L.H : C’est vrai, il n’y a pas beaucoup de dialogues, ni de musique. Cela laisse la place à des ambiances sonores particulières. L’ingénieur du son Ken Yasumoto était déjà présent sur Earwig. L’idée était de créer une ambiance intimiste, de travailler l’intériorité des personnages, donc leurs émotions, par le son. La musique ne devait en aucun cas appuyer les sensations. Il fallait pouvoir « entendre » le froid. Nous avons, par exemple, cherché à saisir le bruit des pas dans la neige, le vent dans l’espace...

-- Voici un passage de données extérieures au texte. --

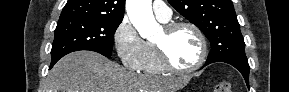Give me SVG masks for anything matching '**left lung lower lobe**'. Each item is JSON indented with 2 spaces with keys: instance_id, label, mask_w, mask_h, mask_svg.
I'll list each match as a JSON object with an SVG mask.
<instances>
[{
  "instance_id": "1",
  "label": "left lung lower lobe",
  "mask_w": 289,
  "mask_h": 92,
  "mask_svg": "<svg viewBox=\"0 0 289 92\" xmlns=\"http://www.w3.org/2000/svg\"><path fill=\"white\" fill-rule=\"evenodd\" d=\"M214 62H224V63H228L232 66H234L237 70H239L241 72V74L243 75L246 84L249 88V64L247 60H239V59H233V58H221V59H217L214 61H210V62H206L204 66L209 65L211 63Z\"/></svg>"
}]
</instances>
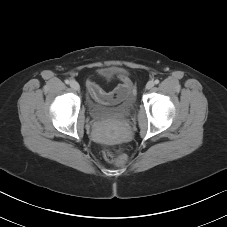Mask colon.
I'll list each match as a JSON object with an SVG mask.
<instances>
[{"mask_svg": "<svg viewBox=\"0 0 227 227\" xmlns=\"http://www.w3.org/2000/svg\"><path fill=\"white\" fill-rule=\"evenodd\" d=\"M104 158L106 159V161L115 164V165H123L126 160L127 157L124 154H115L110 150H105L104 151Z\"/></svg>", "mask_w": 227, "mask_h": 227, "instance_id": "5ec220e1", "label": "colon"}]
</instances>
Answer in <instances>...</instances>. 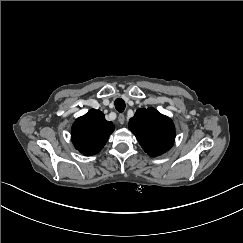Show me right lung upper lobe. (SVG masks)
<instances>
[{
	"instance_id": "1",
	"label": "right lung upper lobe",
	"mask_w": 243,
	"mask_h": 243,
	"mask_svg": "<svg viewBox=\"0 0 243 243\" xmlns=\"http://www.w3.org/2000/svg\"><path fill=\"white\" fill-rule=\"evenodd\" d=\"M113 131V123L107 121L100 110L91 109L74 122L72 142L80 153L91 156L104 147Z\"/></svg>"
}]
</instances>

Vos films se placent tous à hauteur de l’adolescence. Pour paraphraser le titre de votre premier long métrage, recherchez-vous une forme d’innocence ?

L.H :  C’est un âge où l’on ne connaît pas grand-chose, on invente, on se projette. Bien sûr, les adultes peuvent aussi avoir un imaginaire riche, mais j’ai tendance à aller vers des personnages jeunes. Peut-être parce que je manque moi-même de maturité, que j’ai du mal à m’identifier à des adultes ! Ça pourrait changer.

À la dernière Berlinale, La Tour de glace a reçu le prix de la meilleure contribution artistique, une façon de récompenser un travail collectif...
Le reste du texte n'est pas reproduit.